Os dois são criaturas marginais, não têm
controle sobre seu próprio destino, não
têm direito à própria vida, da qual
só podem desfrutar para si de uma pequena parte
– estando a maior dela reservada para a prestação
de contas a seus mantenedores. Tal intriga, que facilmente
poderia descambar para o melodrama – ou seguir,
como no caso da novela original, um tipo de romance
meio cínico e algo pessimista - consegue se manter
leve e engraçada graças à batuta
de Edwards. Somos levados a mergulhar no universo de
Holly, cheio de festas e momentos de comédia
puramente pastelão – o que o diretor quase
se especializaria em fazer – e o drama que vive
e que vai levemente a desconcertando é inserido
de maneira muito sutil. A moça, apresentada como
um tanto doidinha, vai aos poucos se desvelando e revelando
outras camadas, como quando é confrontada com
o passado do qual fugiu e para onde não pretende
retornar, embora sinta certo carinho pelo que deixou
para trás. Tudo isso culmina com a cena final,
romântica até o extremo – e a maior
mudança em relação à obra
de Capote - em que Holly finalmente cede e deixa que
o amor alcance o primeiro lugar em sua vida.

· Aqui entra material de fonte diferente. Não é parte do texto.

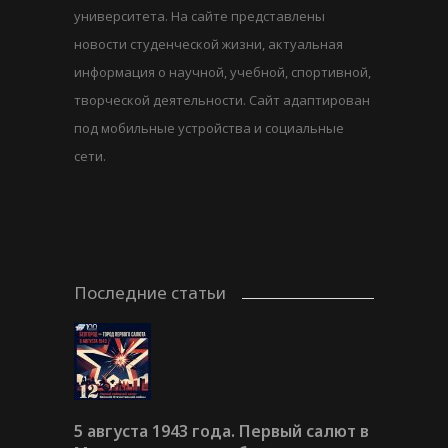
университета. На сайте представлены
новости студенческой жизни, актуальная
информация о научной, учебной, спортивной,
творческой деятельности. Сайт адаптирован
под мобильные устройства и социальные
сети.
Последние статьи
5 августа 1943 года. Первый салют в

O grande trunfo do filme, porém,
é a atmosfera alegre, de permanente festa e fantasia
– o mundo de fantasia em que Holly vive. Há
cenas realmente memoráveis, como a da festa no
apartamento, a que comparecem toda sorte de tipos amalucados
e que culmina com a fuga da anfitriã e de alguns
convidados pela janela, ou ainda as aparições
sempre hilariantes do senhorio de Holly, o sr.Yunioshi
(Mickey Rooney). E há Hepburn, luminosa, que
conduzida por Edwards – e vestida sempre por Givenchy
- criou a figura mais popular de sua carreira; a Capote
restou homenagear Marilyn, sua primeira escolha, anos
mais tarde com um belo artigo em seu livro Os Cães
Ladram. Pois Bonequinha de Luxo, tal como
ficou conhecido, pertence a Hepburn e Edwards.